When we eat, most of the foods are not in a form that the body can use as nourishment. Our food and drink must be changed into smaller molecules before they can be absorbed into the blood and carried to cells throughout the body. The digestive system contains a number of organs responsible for changing food chemically in order to enable their absorption by body tissues. The process involves breaking food down into simple soluble substances that are absorbable. Ask yourself each time you eat: “What nutritional value does this food have for my body?”
The series of structures that transform the foods we eat into substances that can be used by the body for growth, repair and energy include the mouth, salivary glands, oesophogus, stomach, liver, gall bladder, pancreas, small and large intestines and anus. After digestion, the intestinal walls absorb the nutrient molecules, which are then circulated around the body. The food that does not get digested becomes waste matter and is excreted as faeces.
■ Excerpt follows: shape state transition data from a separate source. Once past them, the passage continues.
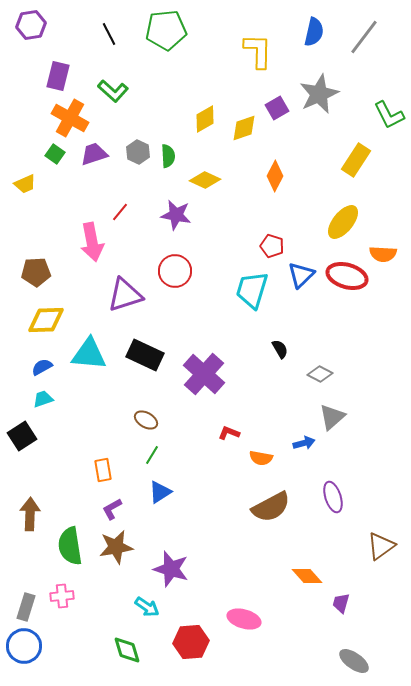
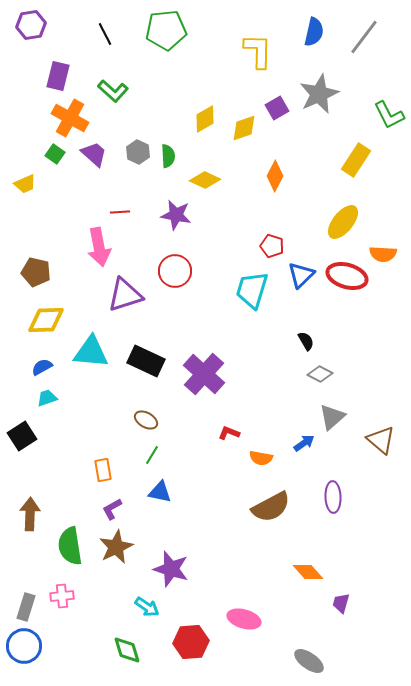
black line at (109, 34): moved 4 px left
purple trapezoid at (94, 154): rotated 60 degrees clockwise
red line at (120, 212): rotated 48 degrees clockwise
pink arrow at (92, 242): moved 7 px right, 5 px down
brown pentagon at (36, 272): rotated 16 degrees clockwise
black semicircle at (280, 349): moved 26 px right, 8 px up
cyan triangle at (89, 354): moved 2 px right, 2 px up
black rectangle at (145, 355): moved 1 px right, 6 px down
cyan trapezoid at (43, 399): moved 4 px right, 1 px up
blue arrow at (304, 443): rotated 20 degrees counterclockwise
blue triangle at (160, 492): rotated 45 degrees clockwise
purple ellipse at (333, 497): rotated 16 degrees clockwise
brown triangle at (381, 546): moved 106 px up; rotated 44 degrees counterclockwise
brown star at (116, 547): rotated 16 degrees counterclockwise
orange diamond at (307, 576): moved 1 px right, 4 px up
gray ellipse at (354, 661): moved 45 px left
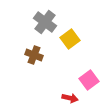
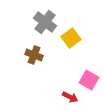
yellow square: moved 1 px right, 1 px up
pink square: rotated 24 degrees counterclockwise
red arrow: moved 1 px up; rotated 14 degrees clockwise
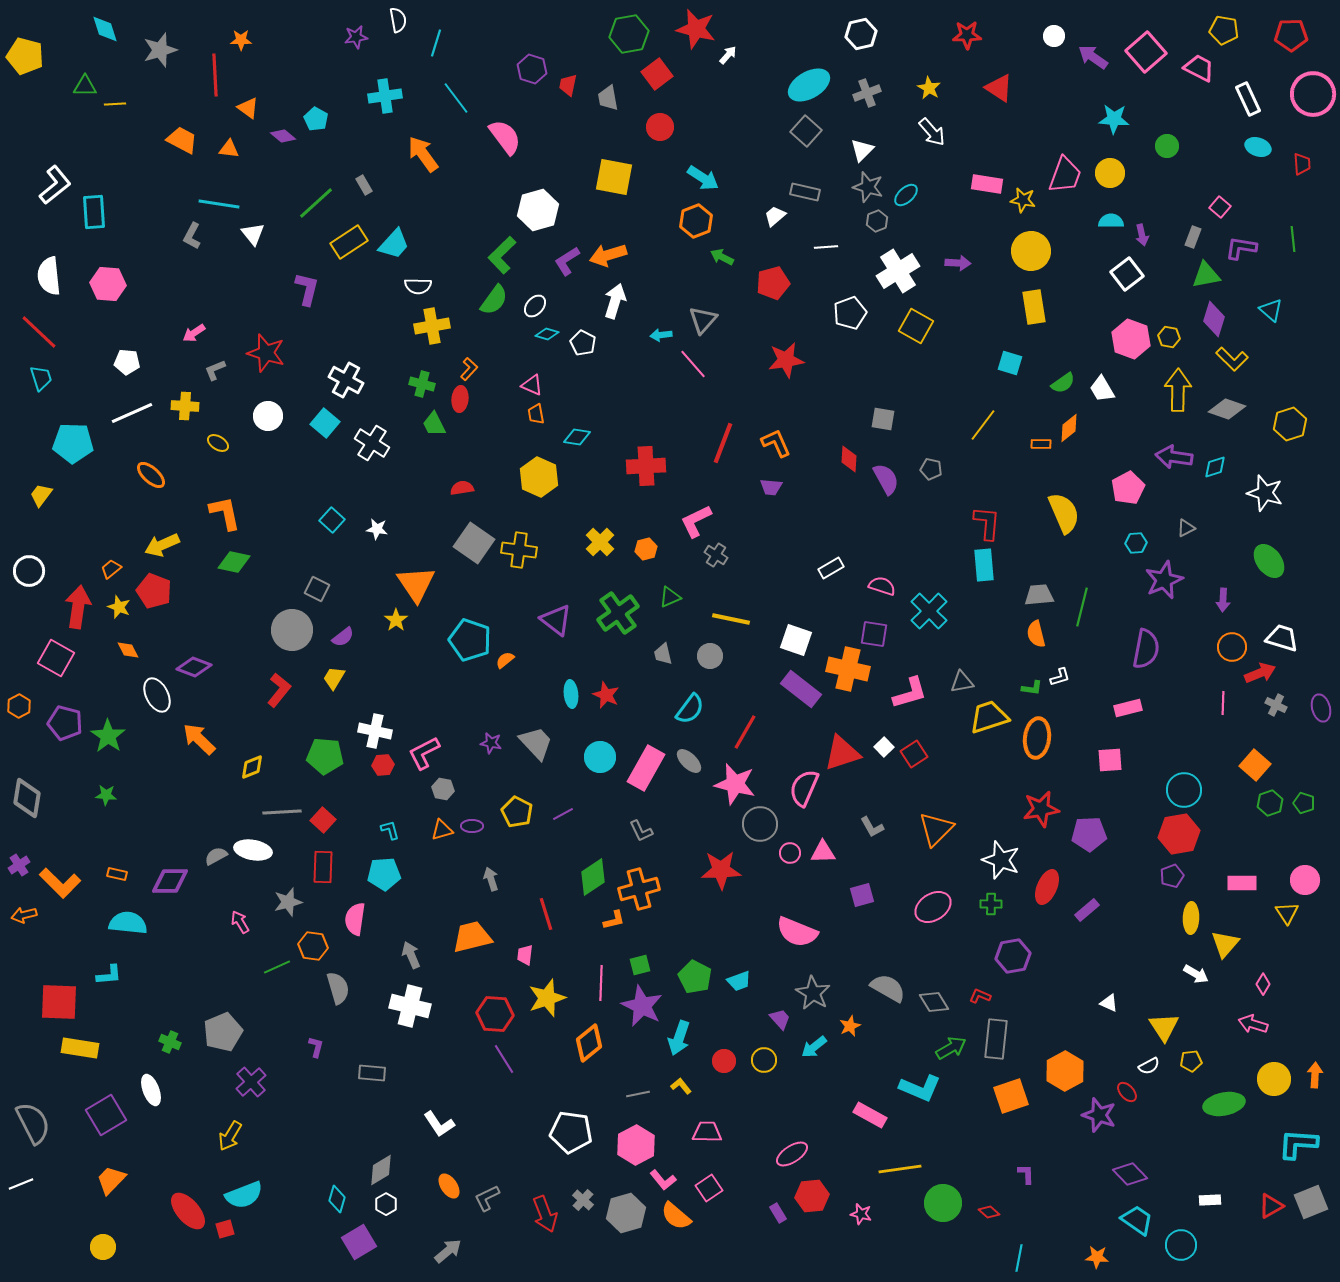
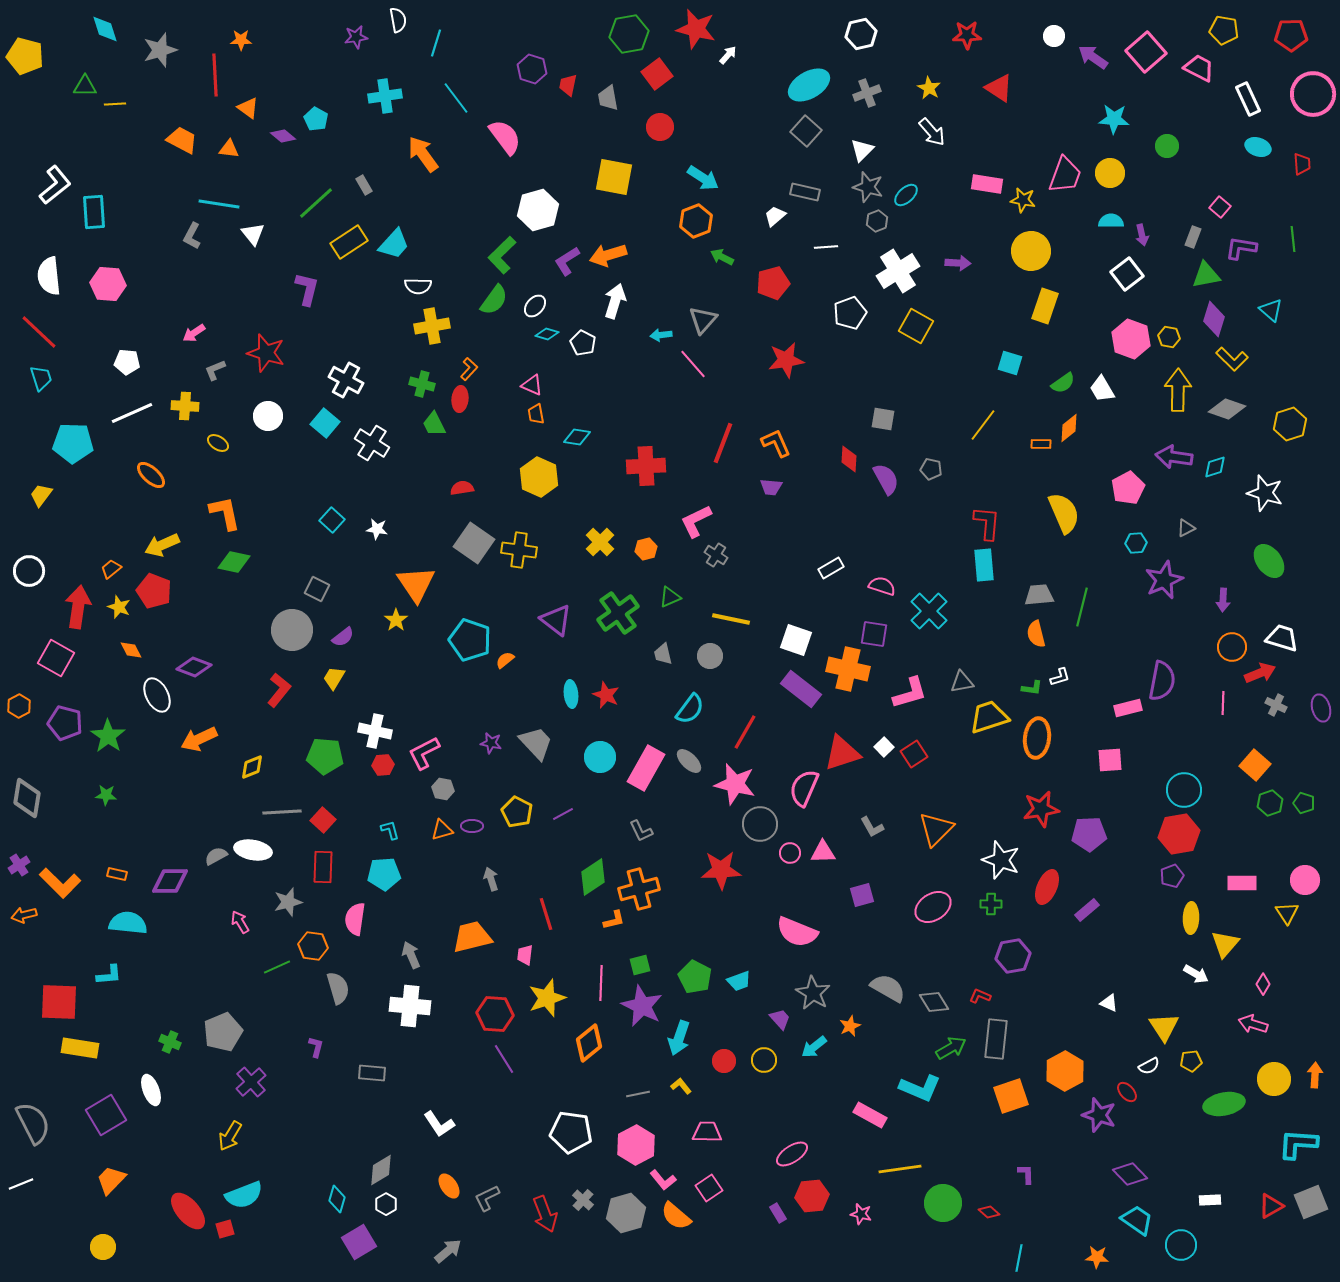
yellow rectangle at (1034, 307): moved 11 px right, 1 px up; rotated 28 degrees clockwise
purple semicircle at (1146, 649): moved 16 px right, 32 px down
orange diamond at (128, 650): moved 3 px right
orange arrow at (199, 739): rotated 69 degrees counterclockwise
white cross at (410, 1006): rotated 9 degrees counterclockwise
Digestion incorporates both physical and chemical processes. The physical processes include chewing to reduce food to small particles, the churning action of the stomach and intestinal peristaltic action (rippling muscle contractions that push food through the digestive tract). The three chemical reactions that take place are the conversion of carbohydrates into simple sugars such as glucose; the breaking down of protein into amino acids; and the conversion of fats into fatty acids. These processes are accomplished by specific enzymes.
A healthy digestive system is the cornerstone of good health. If the digestive system is not functioning well, it can lead to vitamin and nutritional deficiencies, because the cells and other parts of the body cannot receive the energy they need in order to work properly. Deficiencies can manifest in various ways, such as a poor immune system, infertility, depression or the onset of various diseases.